Halene and I were eating lunch together, together for the last time as it turned out. “So, you remember that scene in Titanic where Jack sketches Rose lying nude on a couch?” Yes, I said. “Well, that was Dogie and me.” She was looking down at her salad and remembering her cowboy-painter husband who had died recently of Parkinson’s. She looked up at me. “We did a lot of that.”
I was a beginning teacher in 1976 when Halene came into my life. I’d had all my training and educational foundation classes, but was just eager not very disciplined, energetic but not methodical, passionate but not really sure of my teaching theory. Through the years that I was privileged to orbit Halene’s great star, I developed my own beliefs in the power of children’s learning abilities, with or without teachers. Her grounding helped me stay strong through the nine years that I homeschooled my sons. Her examples and wisdom guide my teaching life still.
She was a child of the depression from Ohio just like my mother. She’d even gone to the same small liberal arts college in Holmes County. Unlike my mother, however, Halene had left school early to enter a sanitarium because of tuberculosis. The daughter of a milliner and an iron miner, she’d then gone west and married a cowboy, moved to Wyoming during World War II where she cooked for the guards and the Germans in a prisoner of war camp, and then finished her education so she could teach elementary school.

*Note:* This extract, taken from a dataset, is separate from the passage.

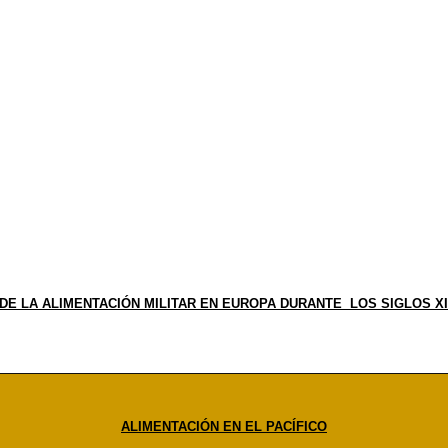
DE LA ALIMENTACIÓN MILITAR EN EUROPA DURANTE LOS SIGLOS XI
ALIMENTACIÓN EN EL PACÍFICO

We met at a school in Albuquerque, where she’d noticed my handwriting on some posters I’d put up for my classroom art show. She became my mentor, and took me into her family like a daughter. Even though I didn’t really need another mother, Halene shared my own interest in the development of young children, language acquisition, and teaching writing and the language arts. My mother had felt the call to teach teenagers. My mother met Halene once, and they shared stories of their mutual college music professors, the Depression, and Ohio winters.
In 1977 Halene and I took a road trip from Albuquerque to Grand Forks, North Dakota. When she drove, I worked on a large needlepoint tapestry of two Mexican musicians that still hangs in my bathroom today. The Piaget workshop was a week long, and we roomed together, took meals together, and discussed David Elkind’s lectures and theories on young children’s learning. On the way back, we stopped in Lusk, Wyoming, where her cousin ran a motel. I saw that even the biggest star can have complicated challenges with relatives.
Halene’s own family included three sons, so when I became pregnant with my third son, I called her and asked how I was going to manage. Her response was succinct, “Three words, Kathy: Macaroni and cheese.” I visited her little rambling adobe house in the north valley often to enjoy her good conversation and southwestern fusion cooking. She was getting used to using a microwave oven and told me she didn’t like the difficulty of getting everything the same temperature at the same time. Our meals with Dogie often ended with “tin roof” sundaes, a concoction of vanilla ice cream topped with chocolate sauce and Spanish peanuts that only midwesterners like my mom seemed to know.
The last time I visited, Halene was having trouble understanding the world. She wore an old stained blouse as she came out to greet me at the car, and I don’t think she was sure who I was most of the time. When we went out to lunch, however, the old Halene was in fine form as she mediated what she noticed as a little boy at a nearby table was trying to communicate with his parents. Even in her impaired state, her powers of observation and attention gave me new lessons to follow. And I felt again as I always had in her presence: included, valued, and inspired.